A new study shows how errors in a specific gene can cause growth defects associated with a rare type of dwarfism.
During the study, published on 13th February 2017 in Nature Genetics, an international team of scientists led by the University of Birmingham looked at genetic information from more than 250 people around the world with microcephalic dwarfism, a group of disorders characterised by short stature and reduced head size.
They found that 29 of the individuals had faulty versions of a gene called DONSON.
Tests on cells growing in the laboratory revealed that this gene plays a crucial role in ensuring DNA is copied correctly when cells divide and grow. Cells from patients with mutations in the DONSON gene had difficulty in efficiently replicating their DNA and protecting it from uncontrolled damage, ultimately leading to the growth defects typical of microcephalic dwarfism.
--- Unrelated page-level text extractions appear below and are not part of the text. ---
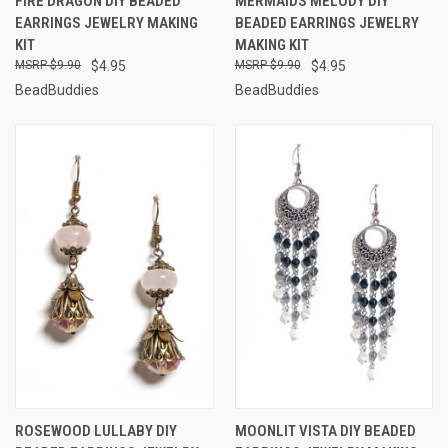
FIRE DRAGON DIY BEADED
MERMAIDS MELODY DIY
EARRINGS JEWELRY MAKING
BEADED EARRINGS JEWELRY
KIT
MAKING KIT
$9.90
$4.95
$9.90
$4.95
BeadBuddies
BeadBuddies
ROSEWOOD LULLABY DIY
MOONLIT VISTA DIY BEADED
This research raises the potential of more accurate diagnoses for patients with genetic microcephaly, in addition to providing an insight into how similar rare hereditary diseases are caused.
Professor Grant Stewart, from the Institute of Cancer and Genomic Sciences at the University of Birmingham, says: ‘Despite DNA replication being a process that is fundamental to life, there is still a lot we don’t know. This research sheds new light on the mechanisms underlying DNA replication, and the effect on human health when this process goes wrong.’
Professor Andrew Jackson, of the University of Edinburgh’s Institute for Genetics and Molecular Medicine, says: ‘Identification of DONSON as a microcephaly gene has given us new insights into how the genome is protected during DNA replication, and has only been possible through the close collaboration and contributions of families, clinicians and scientists from many countries around the world.’
Professor Christopher Mathew, from the National Institute for Health Research (NIHR) Biomedical Research Centre at Guy's and St Thomas' and King's College London, adds: ‘This is a good example of how unravelling the genetics of rare human disorders can provide profound insight into basic biological processes.’
Professor Fowzan Alkuraya, from the King Faisal Specialist Hospital and Research Center, also adds: ‘The DONSON story is a remarkable example of how loss of a very basic cellular function can result in a phenotype that ranges from embryonic lethal to one characterized by growth deficiency of brain and body depending on the severity of the mutation. It is also a reminder of the contribution of tricky deep splicing mutations to human disease.’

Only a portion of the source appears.